Claude Opus 4.7 Review: Benchmarks, Hidden Costs & The Controversy

Q: What happened to temperature and top_p support? {#faq-temperature}

Removed. Passing non-default values for temperature, top_p, or top_k now returns a 400 API error in Opus 4.7. Anthropic's position is that these parameters don't improve output quality for the new model architecture. Any code relying on these parameters for deterministic or creative outputs requires migration.

Q: What is the xhigh effort level? {#faq-xhigh}

xhigh is a new effort setting between high and max in Opus 4.7. It directs Claude to apply more reasoning than high allows but less than max requires, offering a cost-efficiency middle ground for tasks where you need elevated performance without paying for maximum inference. Anthropic recommends it for coding and agentic tasks.

By AI Workflows Team · April 17, 2026 · 13 min read

Claude Opus 4.7 dominates SWE-bench Pro at 64.3%, but the new tokenizer hides a 35% cost increase and breaking API changes that will snap your Opus 4.6 integrations.

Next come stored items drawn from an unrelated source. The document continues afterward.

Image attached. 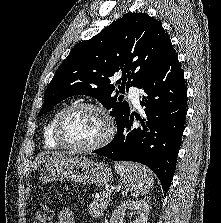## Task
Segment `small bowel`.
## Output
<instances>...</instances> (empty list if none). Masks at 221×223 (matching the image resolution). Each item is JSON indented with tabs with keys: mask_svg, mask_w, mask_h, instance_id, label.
<instances>
[{
	"mask_svg": "<svg viewBox=\"0 0 221 223\" xmlns=\"http://www.w3.org/2000/svg\"><path fill=\"white\" fill-rule=\"evenodd\" d=\"M56 223H75L73 212L67 207L62 208L59 212Z\"/></svg>",
	"mask_w": 221,
	"mask_h": 223,
	"instance_id": "small-bowel-1",
	"label": "small bowel"
}]
</instances>
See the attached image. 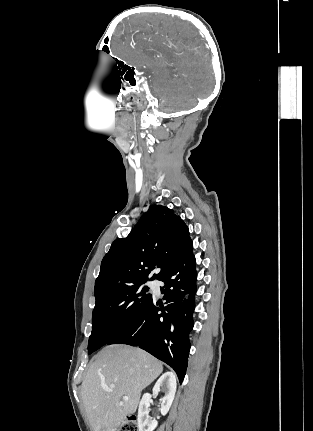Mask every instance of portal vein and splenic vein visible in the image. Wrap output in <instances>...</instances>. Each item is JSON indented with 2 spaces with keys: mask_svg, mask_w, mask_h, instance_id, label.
I'll return each instance as SVG.
<instances>
[{
  "mask_svg": "<svg viewBox=\"0 0 313 431\" xmlns=\"http://www.w3.org/2000/svg\"><path fill=\"white\" fill-rule=\"evenodd\" d=\"M103 388H104V390L105 391H107V392H112L113 391V389L112 388H109V387H107V386H103ZM125 400H127L128 399V397H123Z\"/></svg>",
  "mask_w": 313,
  "mask_h": 431,
  "instance_id": "1",
  "label": "portal vein and splenic vein"
}]
</instances>
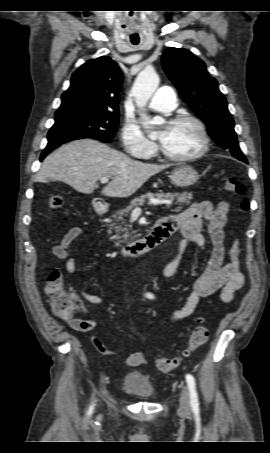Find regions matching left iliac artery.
<instances>
[{
	"mask_svg": "<svg viewBox=\"0 0 270 453\" xmlns=\"http://www.w3.org/2000/svg\"><path fill=\"white\" fill-rule=\"evenodd\" d=\"M149 298H153L151 294L147 295ZM186 382L188 384L190 390V403L194 411H198L199 409V402H198V395L196 391V384L195 379L191 374L186 375Z\"/></svg>",
	"mask_w": 270,
	"mask_h": 453,
	"instance_id": "1",
	"label": "left iliac artery"
}]
</instances>
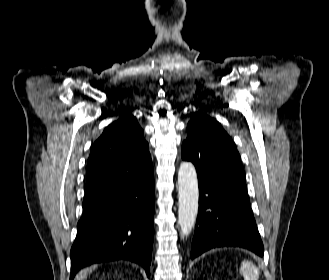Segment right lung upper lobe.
<instances>
[{
    "label": "right lung upper lobe",
    "mask_w": 329,
    "mask_h": 280,
    "mask_svg": "<svg viewBox=\"0 0 329 280\" xmlns=\"http://www.w3.org/2000/svg\"><path fill=\"white\" fill-rule=\"evenodd\" d=\"M152 169L143 130L136 117L126 114L106 127L91 146L87 185L113 175L142 174Z\"/></svg>",
    "instance_id": "cb5924a9"
}]
</instances>
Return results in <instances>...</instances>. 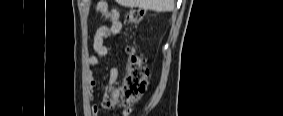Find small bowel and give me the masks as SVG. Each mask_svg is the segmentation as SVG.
Here are the masks:
<instances>
[{"label":"small bowel","instance_id":"1","mask_svg":"<svg viewBox=\"0 0 283 116\" xmlns=\"http://www.w3.org/2000/svg\"><path fill=\"white\" fill-rule=\"evenodd\" d=\"M95 9L101 17L105 20L110 21V25L100 26L93 39V51L94 54L88 57V64L90 66H99L102 63V59L108 55L109 47L106 44L105 40L107 38H116L119 36L122 30V21L120 18L119 11L114 8H109L107 3L104 1H98L95 4ZM119 70L116 67H112L109 70L108 74V86L110 89H114L115 85L118 82ZM97 86V81L95 79L91 80V97L93 88ZM91 114L96 116L98 114V106L92 105L90 107ZM122 115H128L127 112H123Z\"/></svg>","mask_w":283,"mask_h":116}]
</instances>
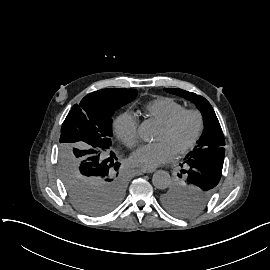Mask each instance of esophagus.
<instances>
[{
  "label": "esophagus",
  "instance_id": "obj_1",
  "mask_svg": "<svg viewBox=\"0 0 270 270\" xmlns=\"http://www.w3.org/2000/svg\"><path fill=\"white\" fill-rule=\"evenodd\" d=\"M140 171L142 173H152V172L155 171V168H153V167H146V168H142Z\"/></svg>",
  "mask_w": 270,
  "mask_h": 270
}]
</instances>
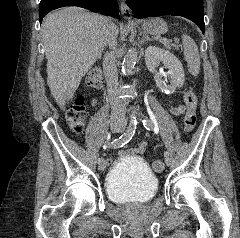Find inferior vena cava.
<instances>
[{
  "instance_id": "1",
  "label": "inferior vena cava",
  "mask_w": 240,
  "mask_h": 238,
  "mask_svg": "<svg viewBox=\"0 0 240 238\" xmlns=\"http://www.w3.org/2000/svg\"><path fill=\"white\" fill-rule=\"evenodd\" d=\"M98 24L103 27V29H107L111 24V20L106 17L98 16L97 17ZM103 73L107 82V90L108 96L112 109V116L115 119H120L121 121H125V110L124 103L118 97V74L117 67L115 63V55L113 52H106L103 58Z\"/></svg>"
}]
</instances>
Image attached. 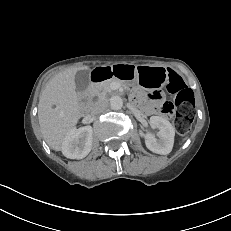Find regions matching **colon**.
I'll use <instances>...</instances> for the list:
<instances>
[{"instance_id":"colon-1","label":"colon","mask_w":231,"mask_h":231,"mask_svg":"<svg viewBox=\"0 0 231 231\" xmlns=\"http://www.w3.org/2000/svg\"><path fill=\"white\" fill-rule=\"evenodd\" d=\"M169 91L174 95V102L160 101L156 108L164 114L174 112V126L179 135H185L195 116V96L184 80L173 73L169 78Z\"/></svg>"}]
</instances>
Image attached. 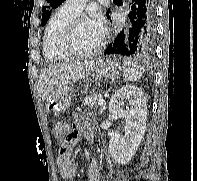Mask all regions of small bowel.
<instances>
[{
  "mask_svg": "<svg viewBox=\"0 0 197 181\" xmlns=\"http://www.w3.org/2000/svg\"><path fill=\"white\" fill-rule=\"evenodd\" d=\"M92 119L87 115H77L74 118L70 130L65 137L61 138L57 165L65 179L72 180L77 174V165L72 158V148L79 137L84 135L93 140L94 134L91 130ZM66 148V150H64ZM101 171L97 160H92L87 169V181H101Z\"/></svg>",
  "mask_w": 197,
  "mask_h": 181,
  "instance_id": "obj_1",
  "label": "small bowel"
}]
</instances>
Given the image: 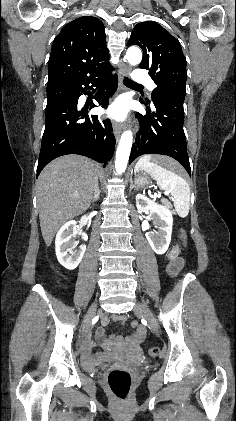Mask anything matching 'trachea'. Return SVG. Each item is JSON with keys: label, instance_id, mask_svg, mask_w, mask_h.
<instances>
[{"label": "trachea", "instance_id": "trachea-1", "mask_svg": "<svg viewBox=\"0 0 236 421\" xmlns=\"http://www.w3.org/2000/svg\"><path fill=\"white\" fill-rule=\"evenodd\" d=\"M123 83L126 85V87H141L139 83L133 82V80H130V78L124 77Z\"/></svg>", "mask_w": 236, "mask_h": 421}]
</instances>
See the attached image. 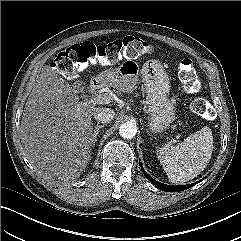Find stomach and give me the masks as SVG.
I'll return each mask as SVG.
<instances>
[{"mask_svg": "<svg viewBox=\"0 0 241 241\" xmlns=\"http://www.w3.org/2000/svg\"><path fill=\"white\" fill-rule=\"evenodd\" d=\"M105 76L118 89L131 87L141 76L147 93L149 127L152 132H161L174 121L175 109L168 99L169 77L157 61H146L141 69L136 62L125 61L117 70ZM105 76L101 78L107 79Z\"/></svg>", "mask_w": 241, "mask_h": 241, "instance_id": "0dacf381", "label": "stomach"}]
</instances>
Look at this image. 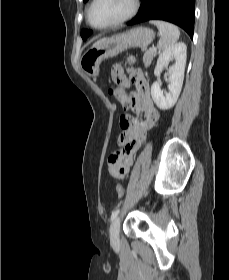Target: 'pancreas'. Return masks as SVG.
I'll return each instance as SVG.
<instances>
[{
  "instance_id": "cf45deb5",
  "label": "pancreas",
  "mask_w": 229,
  "mask_h": 280,
  "mask_svg": "<svg viewBox=\"0 0 229 280\" xmlns=\"http://www.w3.org/2000/svg\"><path fill=\"white\" fill-rule=\"evenodd\" d=\"M157 52L156 51H151V50H145L144 56H143V63L145 67H148L153 58L156 56Z\"/></svg>"
}]
</instances>
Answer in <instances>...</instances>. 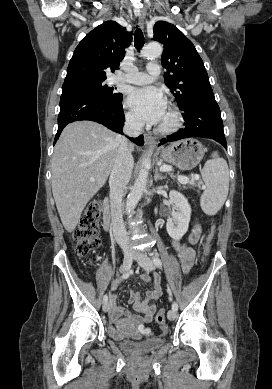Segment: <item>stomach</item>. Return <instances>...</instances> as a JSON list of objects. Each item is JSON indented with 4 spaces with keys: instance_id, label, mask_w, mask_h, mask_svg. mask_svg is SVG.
<instances>
[{
    "instance_id": "0dacf381",
    "label": "stomach",
    "mask_w": 272,
    "mask_h": 389,
    "mask_svg": "<svg viewBox=\"0 0 272 389\" xmlns=\"http://www.w3.org/2000/svg\"><path fill=\"white\" fill-rule=\"evenodd\" d=\"M205 151V147L197 139L187 138L162 148L160 156L181 170H191L200 163Z\"/></svg>"
}]
</instances>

Claude Opus 4.7 Review: Benchmarks, Hidden Costs & The Controversy

TL;DR: Claude Opus 4.7 is a genuine upgrade over 4.6 — it dominates SWE-bench Pro (64.3% vs. GPT-5.4's 57.7%), adds high-resolution vision up to 3.75 megapixels, and introduces better instruction-following for agentic workflows. But the story isn't all clean: the new tokenizer quietly raises real-world costs by up to 35%, several core API parameters have been removed in breaking changes, and a vocal subset of power users is reporting quality regressions on non-coding tasks. And then there's the elephant in the room — Anthropic keeps showing off Mythos Preview, a model that makes Opus 4.7 look like second place, while refusing to release it. This review gives you the full picture.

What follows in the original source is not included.